** PROVIDED ENTRIES **
──────────
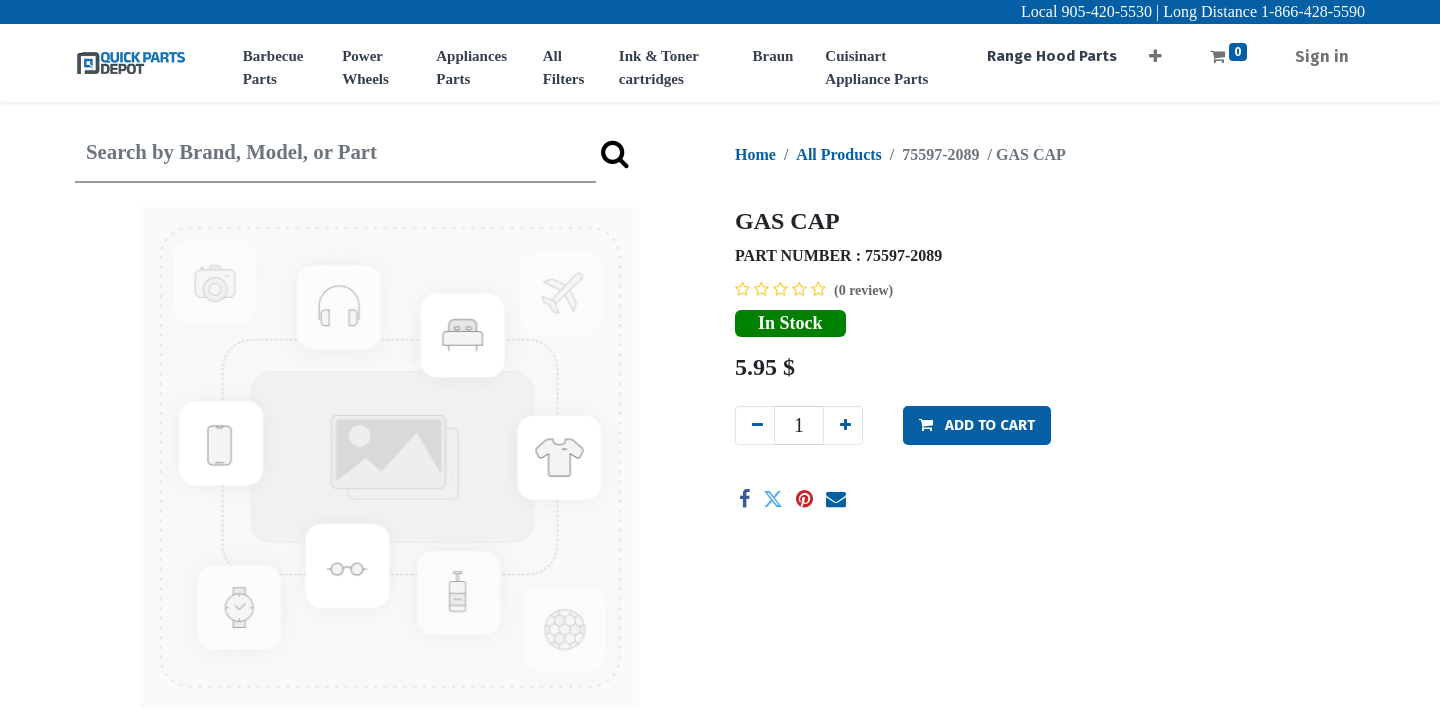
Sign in (1322, 56)
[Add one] (843, 425)
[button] (1155, 50)
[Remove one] (755, 425)
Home (755, 154)
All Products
──────────
Set down all of the entries exactly. Leave the pictures out.

** FINISHED TASK **
Sign in (1322, 56)
[Add one] (843, 425)
[button] (1155, 50)
[Remove one] (755, 425)
Home (755, 154)
All Products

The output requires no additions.